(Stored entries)
☆ ☆ ☆ ☆ ☆ ☆ ☆

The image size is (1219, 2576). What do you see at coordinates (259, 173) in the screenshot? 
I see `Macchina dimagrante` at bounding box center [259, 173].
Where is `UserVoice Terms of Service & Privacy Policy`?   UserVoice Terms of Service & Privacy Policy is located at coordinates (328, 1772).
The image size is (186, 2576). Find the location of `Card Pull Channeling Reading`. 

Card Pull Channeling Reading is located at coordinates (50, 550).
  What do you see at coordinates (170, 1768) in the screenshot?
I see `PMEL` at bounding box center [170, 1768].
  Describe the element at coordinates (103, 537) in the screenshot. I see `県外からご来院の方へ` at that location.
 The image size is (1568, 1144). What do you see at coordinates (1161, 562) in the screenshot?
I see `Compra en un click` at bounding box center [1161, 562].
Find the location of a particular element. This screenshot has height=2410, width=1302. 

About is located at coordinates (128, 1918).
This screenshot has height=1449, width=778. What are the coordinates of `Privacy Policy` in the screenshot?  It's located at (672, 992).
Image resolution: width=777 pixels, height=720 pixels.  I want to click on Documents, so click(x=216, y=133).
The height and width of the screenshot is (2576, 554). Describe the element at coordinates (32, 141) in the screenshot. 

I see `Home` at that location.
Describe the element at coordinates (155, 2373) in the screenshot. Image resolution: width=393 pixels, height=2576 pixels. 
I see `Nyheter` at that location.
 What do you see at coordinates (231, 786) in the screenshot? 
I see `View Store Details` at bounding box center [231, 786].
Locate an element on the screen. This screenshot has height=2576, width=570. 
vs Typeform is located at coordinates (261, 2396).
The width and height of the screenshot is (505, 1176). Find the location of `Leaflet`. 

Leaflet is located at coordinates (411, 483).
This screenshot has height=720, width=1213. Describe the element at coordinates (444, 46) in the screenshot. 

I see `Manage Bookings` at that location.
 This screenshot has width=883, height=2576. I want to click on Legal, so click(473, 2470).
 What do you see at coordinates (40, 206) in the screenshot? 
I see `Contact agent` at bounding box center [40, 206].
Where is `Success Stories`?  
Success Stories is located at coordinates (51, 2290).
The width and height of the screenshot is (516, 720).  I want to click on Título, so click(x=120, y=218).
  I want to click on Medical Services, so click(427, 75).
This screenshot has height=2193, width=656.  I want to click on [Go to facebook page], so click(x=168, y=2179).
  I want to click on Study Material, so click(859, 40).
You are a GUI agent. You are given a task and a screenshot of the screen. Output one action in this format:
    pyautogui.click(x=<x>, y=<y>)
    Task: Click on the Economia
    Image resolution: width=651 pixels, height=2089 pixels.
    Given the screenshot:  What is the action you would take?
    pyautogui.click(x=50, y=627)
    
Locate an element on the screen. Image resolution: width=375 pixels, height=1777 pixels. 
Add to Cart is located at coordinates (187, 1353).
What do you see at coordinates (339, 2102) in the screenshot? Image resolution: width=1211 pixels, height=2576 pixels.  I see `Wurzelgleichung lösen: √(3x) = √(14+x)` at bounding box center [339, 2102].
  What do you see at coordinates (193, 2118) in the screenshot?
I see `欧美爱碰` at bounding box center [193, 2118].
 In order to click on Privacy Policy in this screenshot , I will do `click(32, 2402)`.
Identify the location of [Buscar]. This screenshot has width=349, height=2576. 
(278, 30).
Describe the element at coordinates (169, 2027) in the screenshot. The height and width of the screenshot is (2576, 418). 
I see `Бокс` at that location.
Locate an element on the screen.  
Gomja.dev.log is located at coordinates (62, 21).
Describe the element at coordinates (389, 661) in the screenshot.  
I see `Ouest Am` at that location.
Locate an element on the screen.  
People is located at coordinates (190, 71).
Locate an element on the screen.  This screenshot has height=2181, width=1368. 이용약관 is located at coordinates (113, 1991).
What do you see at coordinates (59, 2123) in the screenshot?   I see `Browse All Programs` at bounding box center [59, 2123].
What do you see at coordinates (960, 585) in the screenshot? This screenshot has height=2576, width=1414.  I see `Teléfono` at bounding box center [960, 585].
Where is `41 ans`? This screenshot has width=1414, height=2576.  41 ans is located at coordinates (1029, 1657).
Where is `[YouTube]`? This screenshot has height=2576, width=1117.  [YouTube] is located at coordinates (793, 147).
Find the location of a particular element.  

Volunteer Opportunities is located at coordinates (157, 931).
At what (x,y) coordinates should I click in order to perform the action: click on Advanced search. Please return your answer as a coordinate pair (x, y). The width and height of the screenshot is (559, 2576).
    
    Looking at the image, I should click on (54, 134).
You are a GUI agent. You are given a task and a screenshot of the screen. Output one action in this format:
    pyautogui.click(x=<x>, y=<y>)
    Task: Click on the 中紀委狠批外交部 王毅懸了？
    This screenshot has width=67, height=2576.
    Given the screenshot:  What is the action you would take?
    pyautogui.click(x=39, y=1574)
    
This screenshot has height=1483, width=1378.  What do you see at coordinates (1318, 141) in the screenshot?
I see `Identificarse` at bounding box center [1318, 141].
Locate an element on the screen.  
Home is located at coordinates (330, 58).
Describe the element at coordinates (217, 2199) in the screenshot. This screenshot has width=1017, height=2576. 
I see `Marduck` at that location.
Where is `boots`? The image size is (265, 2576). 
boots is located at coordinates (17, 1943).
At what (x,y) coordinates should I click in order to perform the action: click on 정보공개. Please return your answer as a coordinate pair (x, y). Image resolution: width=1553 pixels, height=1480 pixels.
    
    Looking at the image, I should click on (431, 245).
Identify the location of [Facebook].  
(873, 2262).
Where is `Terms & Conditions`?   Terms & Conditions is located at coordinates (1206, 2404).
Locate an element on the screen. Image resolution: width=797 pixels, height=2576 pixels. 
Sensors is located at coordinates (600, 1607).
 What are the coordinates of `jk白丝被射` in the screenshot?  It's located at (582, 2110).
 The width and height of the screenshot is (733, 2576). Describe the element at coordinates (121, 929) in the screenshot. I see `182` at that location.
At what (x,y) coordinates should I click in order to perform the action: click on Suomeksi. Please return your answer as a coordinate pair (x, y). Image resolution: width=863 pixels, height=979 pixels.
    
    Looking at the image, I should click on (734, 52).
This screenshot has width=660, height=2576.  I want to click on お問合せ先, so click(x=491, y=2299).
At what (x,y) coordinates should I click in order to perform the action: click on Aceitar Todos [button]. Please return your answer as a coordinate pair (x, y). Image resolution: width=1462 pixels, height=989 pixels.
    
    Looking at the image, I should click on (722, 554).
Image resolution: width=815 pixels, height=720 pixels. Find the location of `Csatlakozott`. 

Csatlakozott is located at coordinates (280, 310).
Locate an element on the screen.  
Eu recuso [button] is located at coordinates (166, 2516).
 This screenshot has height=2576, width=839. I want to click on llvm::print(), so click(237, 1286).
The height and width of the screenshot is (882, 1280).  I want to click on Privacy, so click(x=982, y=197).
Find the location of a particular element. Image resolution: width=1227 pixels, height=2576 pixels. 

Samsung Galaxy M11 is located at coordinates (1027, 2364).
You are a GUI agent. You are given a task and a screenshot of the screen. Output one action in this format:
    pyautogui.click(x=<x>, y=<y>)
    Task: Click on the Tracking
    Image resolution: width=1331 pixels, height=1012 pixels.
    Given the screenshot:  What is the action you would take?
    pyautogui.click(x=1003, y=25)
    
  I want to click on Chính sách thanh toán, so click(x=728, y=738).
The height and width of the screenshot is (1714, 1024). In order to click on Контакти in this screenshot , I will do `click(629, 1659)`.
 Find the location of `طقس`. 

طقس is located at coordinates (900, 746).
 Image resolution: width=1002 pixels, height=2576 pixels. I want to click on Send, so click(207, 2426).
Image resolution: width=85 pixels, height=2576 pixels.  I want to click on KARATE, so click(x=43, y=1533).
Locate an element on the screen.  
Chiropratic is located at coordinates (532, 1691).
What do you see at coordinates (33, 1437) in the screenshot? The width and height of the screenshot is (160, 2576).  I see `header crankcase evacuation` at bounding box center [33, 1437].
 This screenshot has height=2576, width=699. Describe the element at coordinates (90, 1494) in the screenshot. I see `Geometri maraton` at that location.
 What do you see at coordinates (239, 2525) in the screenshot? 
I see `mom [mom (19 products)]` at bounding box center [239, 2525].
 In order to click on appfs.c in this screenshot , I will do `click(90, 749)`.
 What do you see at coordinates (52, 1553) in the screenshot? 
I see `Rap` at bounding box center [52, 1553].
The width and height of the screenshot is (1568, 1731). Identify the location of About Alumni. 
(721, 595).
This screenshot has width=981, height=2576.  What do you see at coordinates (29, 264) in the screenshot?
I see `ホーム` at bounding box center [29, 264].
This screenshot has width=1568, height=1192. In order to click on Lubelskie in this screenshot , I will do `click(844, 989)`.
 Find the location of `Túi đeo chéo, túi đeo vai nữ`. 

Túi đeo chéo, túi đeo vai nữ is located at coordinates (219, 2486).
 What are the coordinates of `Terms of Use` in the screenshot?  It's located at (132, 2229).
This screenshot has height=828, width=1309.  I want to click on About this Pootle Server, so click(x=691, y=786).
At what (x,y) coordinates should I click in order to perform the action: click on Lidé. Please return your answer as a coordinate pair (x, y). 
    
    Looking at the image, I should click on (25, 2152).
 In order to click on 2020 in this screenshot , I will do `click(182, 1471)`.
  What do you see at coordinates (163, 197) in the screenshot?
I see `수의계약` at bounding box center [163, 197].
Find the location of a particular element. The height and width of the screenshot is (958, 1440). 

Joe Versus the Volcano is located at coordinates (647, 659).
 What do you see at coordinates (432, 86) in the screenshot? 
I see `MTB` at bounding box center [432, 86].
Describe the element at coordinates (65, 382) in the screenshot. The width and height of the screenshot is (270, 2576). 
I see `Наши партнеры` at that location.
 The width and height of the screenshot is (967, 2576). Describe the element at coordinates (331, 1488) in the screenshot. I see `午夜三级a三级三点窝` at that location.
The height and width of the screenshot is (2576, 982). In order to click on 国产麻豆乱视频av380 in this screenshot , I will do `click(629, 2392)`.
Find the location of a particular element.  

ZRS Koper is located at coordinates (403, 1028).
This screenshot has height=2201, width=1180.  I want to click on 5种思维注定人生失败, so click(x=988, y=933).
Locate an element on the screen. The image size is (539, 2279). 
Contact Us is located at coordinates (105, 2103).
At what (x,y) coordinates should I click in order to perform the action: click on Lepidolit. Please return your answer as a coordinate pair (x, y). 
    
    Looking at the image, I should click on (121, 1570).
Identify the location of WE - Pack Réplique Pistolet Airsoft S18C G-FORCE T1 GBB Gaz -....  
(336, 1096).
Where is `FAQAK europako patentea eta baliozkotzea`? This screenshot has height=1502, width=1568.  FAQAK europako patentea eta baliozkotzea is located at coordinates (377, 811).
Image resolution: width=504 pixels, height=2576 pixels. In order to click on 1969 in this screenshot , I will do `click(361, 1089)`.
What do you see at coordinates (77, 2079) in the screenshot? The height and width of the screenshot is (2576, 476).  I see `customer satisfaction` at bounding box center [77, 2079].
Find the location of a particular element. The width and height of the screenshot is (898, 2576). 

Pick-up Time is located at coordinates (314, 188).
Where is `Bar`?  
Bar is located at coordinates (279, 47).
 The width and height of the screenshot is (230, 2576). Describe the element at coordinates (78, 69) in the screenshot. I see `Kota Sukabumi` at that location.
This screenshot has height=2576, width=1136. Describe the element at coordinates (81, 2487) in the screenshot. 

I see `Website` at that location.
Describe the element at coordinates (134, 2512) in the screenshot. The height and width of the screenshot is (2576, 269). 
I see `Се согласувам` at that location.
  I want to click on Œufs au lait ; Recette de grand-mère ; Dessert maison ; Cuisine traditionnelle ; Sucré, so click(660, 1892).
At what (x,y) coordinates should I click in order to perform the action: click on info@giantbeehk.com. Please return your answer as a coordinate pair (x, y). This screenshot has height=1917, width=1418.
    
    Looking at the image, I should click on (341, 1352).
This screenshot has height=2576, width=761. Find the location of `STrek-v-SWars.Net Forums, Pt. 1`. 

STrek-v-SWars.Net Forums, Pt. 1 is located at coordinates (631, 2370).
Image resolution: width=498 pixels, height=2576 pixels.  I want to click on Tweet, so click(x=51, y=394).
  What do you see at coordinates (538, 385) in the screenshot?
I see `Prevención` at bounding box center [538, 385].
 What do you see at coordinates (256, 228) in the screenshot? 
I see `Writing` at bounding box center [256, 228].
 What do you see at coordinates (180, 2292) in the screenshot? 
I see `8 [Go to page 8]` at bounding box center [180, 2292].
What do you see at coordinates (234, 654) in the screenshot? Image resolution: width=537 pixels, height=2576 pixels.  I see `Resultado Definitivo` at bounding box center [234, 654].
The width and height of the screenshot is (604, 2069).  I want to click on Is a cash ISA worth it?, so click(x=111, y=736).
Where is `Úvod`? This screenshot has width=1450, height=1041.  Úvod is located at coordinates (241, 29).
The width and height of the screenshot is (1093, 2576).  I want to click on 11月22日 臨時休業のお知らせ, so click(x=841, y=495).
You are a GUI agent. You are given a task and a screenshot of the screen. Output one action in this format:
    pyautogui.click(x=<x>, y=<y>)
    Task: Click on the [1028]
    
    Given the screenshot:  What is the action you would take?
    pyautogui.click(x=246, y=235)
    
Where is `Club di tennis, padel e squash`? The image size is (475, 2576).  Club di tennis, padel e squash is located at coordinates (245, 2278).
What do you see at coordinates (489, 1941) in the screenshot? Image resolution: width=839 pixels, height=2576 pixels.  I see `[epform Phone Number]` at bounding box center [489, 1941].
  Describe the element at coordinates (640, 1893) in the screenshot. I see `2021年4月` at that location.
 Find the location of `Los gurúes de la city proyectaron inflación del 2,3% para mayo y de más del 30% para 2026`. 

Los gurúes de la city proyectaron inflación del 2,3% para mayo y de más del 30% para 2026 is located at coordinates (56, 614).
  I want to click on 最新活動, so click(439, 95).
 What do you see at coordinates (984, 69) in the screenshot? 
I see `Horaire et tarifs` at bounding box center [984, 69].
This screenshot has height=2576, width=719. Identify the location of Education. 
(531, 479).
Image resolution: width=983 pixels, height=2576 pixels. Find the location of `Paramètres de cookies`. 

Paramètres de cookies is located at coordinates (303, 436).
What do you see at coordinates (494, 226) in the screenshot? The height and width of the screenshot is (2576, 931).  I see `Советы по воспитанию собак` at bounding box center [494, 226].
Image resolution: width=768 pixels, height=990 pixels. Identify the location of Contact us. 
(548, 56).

☆ ☆ ☆ ☆ ☆ ☆ ☆

### What you need to do
Give again only the lines starting at the one that contains "This screenshot has height=2576, width=719." and running to the end of the data.

### Task answer
This screenshot has height=2576, width=719. Identify the location of Education. 
(531, 479).
Image resolution: width=983 pixels, height=2576 pixels. Find the location of `Paramètres de cookies`. 

Paramètres de cookies is located at coordinates (303, 436).
What do you see at coordinates (494, 226) in the screenshot? The height and width of the screenshot is (2576, 931).  I see `Советы по воспитанию собак` at bounding box center [494, 226].
Image resolution: width=768 pixels, height=990 pixels. Identify the location of Contact us. 
(548, 56).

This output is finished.